A financial shock for SPPF
Jérôme Roger, Director General of SPPF, the French neighbouring rights society representing independent labels, told News Tank that the ECJ's decision could cost the organisation up to 65% of its cultural budget, "If 65% of our support funds were to disappear it would truly be a financial shock for SPPF but mainly for all the independent producers that are members of SPPF," said Roger.
Roger also said that the ruling is not specific as to whether it will have a retroactive effect. If such were the case, all four French neighbouring rights societies (SCPP, SPPF, ADAMI and SPEDIDAM) would have to pay millions in back-payments to US performers. Roger said the solution should come from Europe with a necessary clarification of the various Directives.

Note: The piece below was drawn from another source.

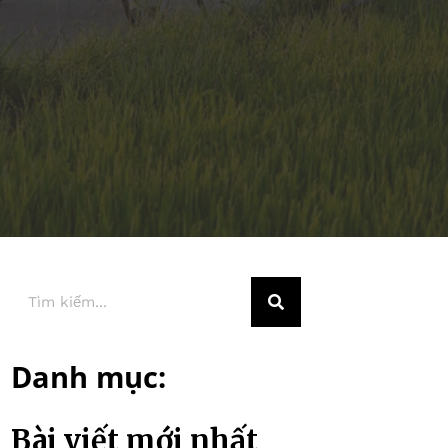
Danh mục:
Bài viết mới nhất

Helen Smith, the executive chair of IMPALA, the Brussels-based organisation representing independent music companies in Europe, told Creative Industries Newsletter that the solution will probably come from the European Union. "There is a lot of white noise about what this case means, but it is not really about national treatment as a principle," she said.
Mobilise to lobby the Commission
She added: "It is more about how this particular EU legislation should be interpreted and it wasn't clearly enough drafted. As the court acknowledges, this can be fixed and that's what we would expect member states to ask the EU to do. And obviously this really puts the spotlight on the glaring hole that is the lack of a performance right in the US which is costing musicians and labels millions each year. That’s precisely why restrictions to the principle of national treatment are and always will be an integral part of international copyright rules."
A European label source said the issue of reciprocity still remains on the table: "I would expect the member states to mobilise as it’s crazy to imagine that they would allow this to put them in a worse position than third countries under international rules by asking societies in EU members to pay to a country that doesn’t have its own terrestrial right when other non-EU countries don’t have to."